A line from one of her undergraduate seminars came to her, fairly or not, and tried to give her some relief from those hard questions. The professor had been a leading feminist and sociologist, and she’d said, “It’s not tough enough being a woman in this day and age, we also have to be saddled with some kind of constant guilt trip, too.”
She was, she knew, at a crisis point in her own life, no matter how miserable other lives might be. She was at an age when biological clocks ticked loudly, at an age when ease of career change was fading fast with each passing page on the calendar, when any move that could be made had to be made or the status quo would become unbreakable. At some point in nearly everybody’s life there came the time when one came to a cliff’s edge and saw a monstrous gap between oneself and the other side, a side that was nearly impossible to make out. She was up for tenure and possible promotion next year, and she’d not heard anything to indicate she wouldn’t get it, although one could never be sure. It was something she wanted, yet it also meant being here, on this side of the chasm, for the rest of her life.
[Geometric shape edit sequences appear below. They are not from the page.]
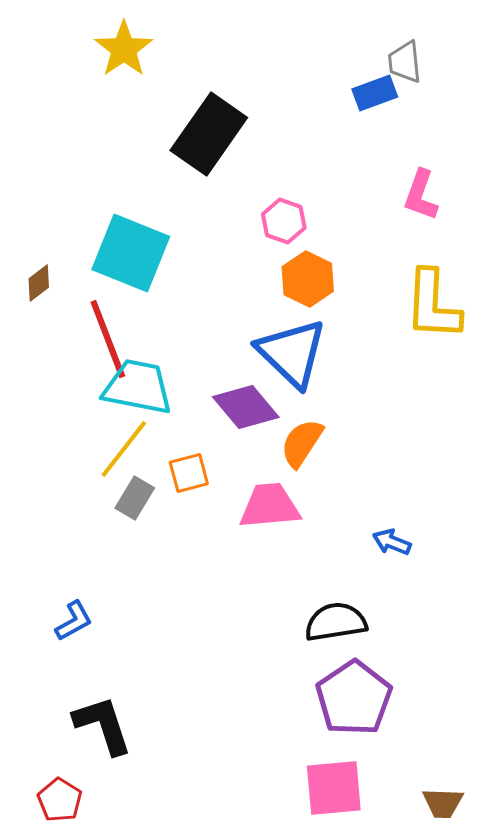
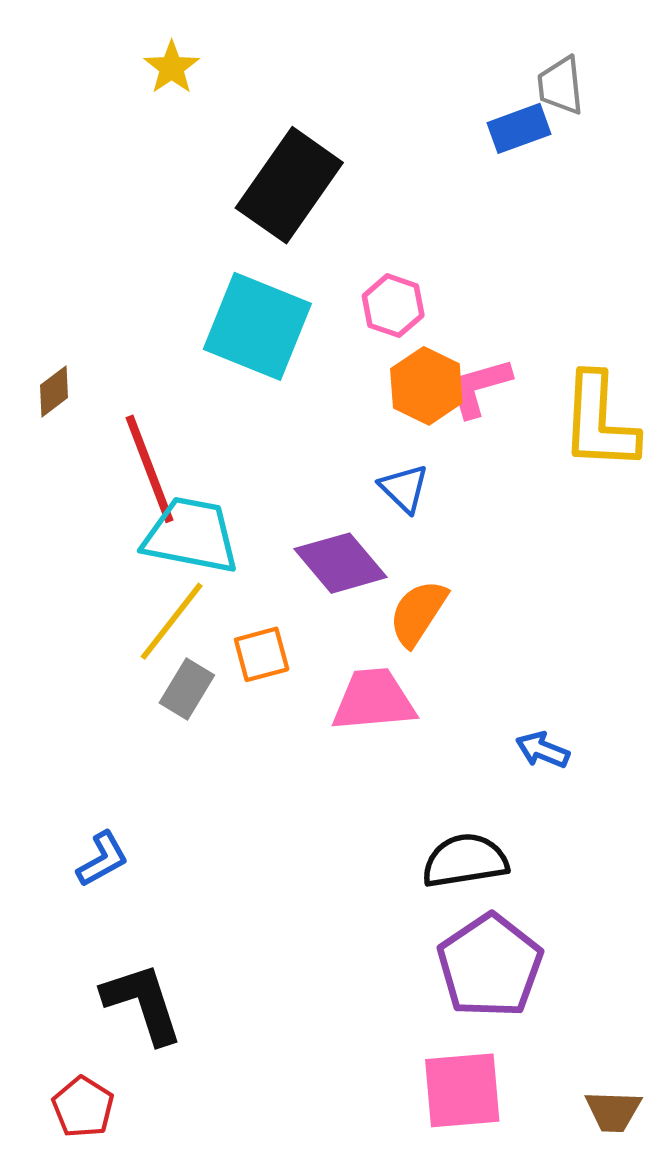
yellow star: (124, 49) -> (172, 68), size x0.7
pink L-shape: (421, 195) -> (479, 387), moved, turned 54
cyan square: (131, 253) -> (257, 326), moved
blue triangle: (292, 353) -> (404, 488), size x0.5

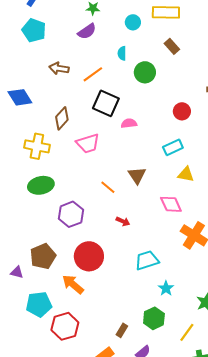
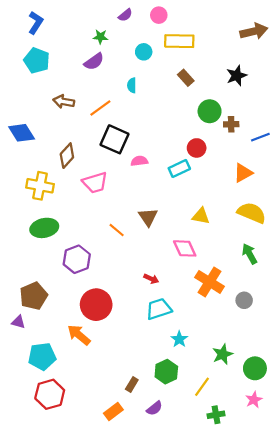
green circle: (145, 72) -> (210, 111), moved
cyan rectangle: (173, 147) -> (179, 169), moved
red arrow: (123, 221) -> (151, 279), moved
brown pentagon: (43, 256) -> (33, 296), moved
red hexagon: (65, 326) -> (50, 394), moved

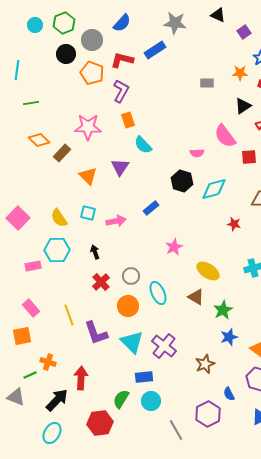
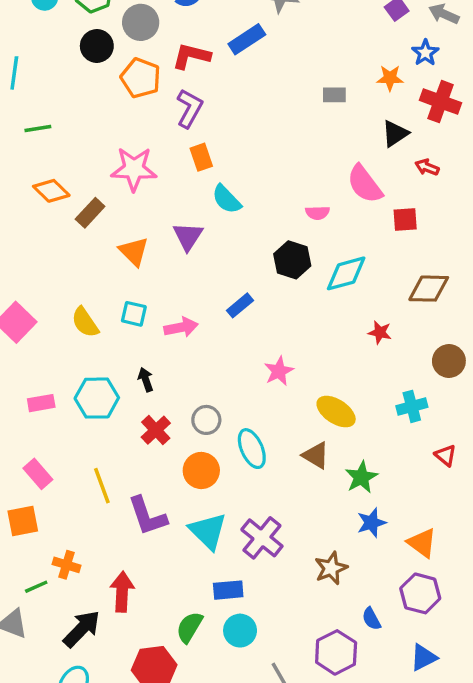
cyan hexagon: (57, 250) -> (97, 398), moved

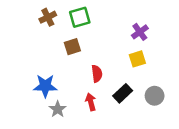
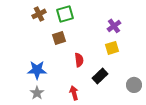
gray circle: (155, 96) -> (134, 85), moved
red arrow: (91, 102) -> (74, 93), moved
gray star: (58, 109) -> (37, 93), moved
Or she could break away and take real risks and, like most people who did so, fall into the chasm. But all the people who got what and where they wanted, the satisfied movers and shakers, had taken that same risk and made it to the other side. Not all of those people were happier than they’d been before, but many were. The trouble was, she was on the old side for making that leap. She was, after all, in this situation now because she craved stability, not earthquakes. Taking a risk in her personal life would mean saying yes to the first guy who proposed who wasn’t a geek or a pervert. And professionally, to take a risk would mean first having someplace to jump to, and the offers weren’t exactly pouring in, nor did risky opportunity just fall from the sky.
The vortex was never black; rather, it revealed the underside, the sinews, the crisscrossing lines of mathematical force that sustained and essentially stabilized the relevant parts of the universe. The Kraang examined those lines, noted the symmetry and precision, and, this time, noted the relay and junction points. Now, after all those millennia, the slight deviation the Kraang had been able to induce in the last reset had paid off; a line was being followed, not avoided as always before. The Watchman’s line, the focal point for probability itself, the emergency signal and warning beacon for the physics of the governable portions of the cosmos.